- ACTIVITY
A faithful copy of all the records is needed, with the pictures omitted.

Dataset entries

..........

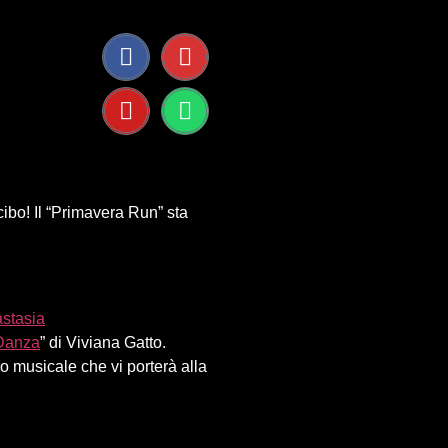
ibo! Il “Primavera Run” sta
astasia
 Danza
” di Viviana Gatto.
sicale che vi porterà alla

..........

- EXERCISE RESULT
ibo! Il “Primavera Run” sta
astasia
 Danza
” di Viviana Gatto.
sicale che vi porterà alla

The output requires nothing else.